▶ WHAT THE EXERCISE ASKS:
The word "item": say how many lines of the data below contain it, and give the number alone.

····················

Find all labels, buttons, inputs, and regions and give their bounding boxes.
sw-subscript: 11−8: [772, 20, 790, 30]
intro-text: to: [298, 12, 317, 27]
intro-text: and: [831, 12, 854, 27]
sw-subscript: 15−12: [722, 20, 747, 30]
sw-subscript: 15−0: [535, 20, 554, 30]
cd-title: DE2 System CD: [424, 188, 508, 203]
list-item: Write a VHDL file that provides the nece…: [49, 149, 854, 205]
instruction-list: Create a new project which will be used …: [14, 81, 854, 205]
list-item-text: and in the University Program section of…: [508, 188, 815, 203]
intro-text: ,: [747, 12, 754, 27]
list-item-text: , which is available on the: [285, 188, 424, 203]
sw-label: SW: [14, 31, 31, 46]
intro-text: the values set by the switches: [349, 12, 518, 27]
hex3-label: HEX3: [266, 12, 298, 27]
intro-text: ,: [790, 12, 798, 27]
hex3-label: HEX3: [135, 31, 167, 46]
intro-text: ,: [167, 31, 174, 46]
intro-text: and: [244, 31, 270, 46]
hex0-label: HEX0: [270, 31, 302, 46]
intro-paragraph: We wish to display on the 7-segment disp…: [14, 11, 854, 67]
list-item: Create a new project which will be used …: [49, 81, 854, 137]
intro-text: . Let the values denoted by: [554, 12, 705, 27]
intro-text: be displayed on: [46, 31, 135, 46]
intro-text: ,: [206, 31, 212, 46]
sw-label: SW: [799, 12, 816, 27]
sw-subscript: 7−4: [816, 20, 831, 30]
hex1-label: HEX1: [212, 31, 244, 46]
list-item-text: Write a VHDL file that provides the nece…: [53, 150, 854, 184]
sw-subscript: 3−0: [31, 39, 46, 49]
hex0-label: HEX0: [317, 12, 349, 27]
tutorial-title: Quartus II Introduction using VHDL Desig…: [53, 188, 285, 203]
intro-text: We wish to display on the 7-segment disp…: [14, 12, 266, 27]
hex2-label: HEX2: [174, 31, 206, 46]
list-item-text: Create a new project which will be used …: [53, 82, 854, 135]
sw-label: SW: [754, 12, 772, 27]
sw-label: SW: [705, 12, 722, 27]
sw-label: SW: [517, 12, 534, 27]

····················

▶ COMPLETED TASK:
6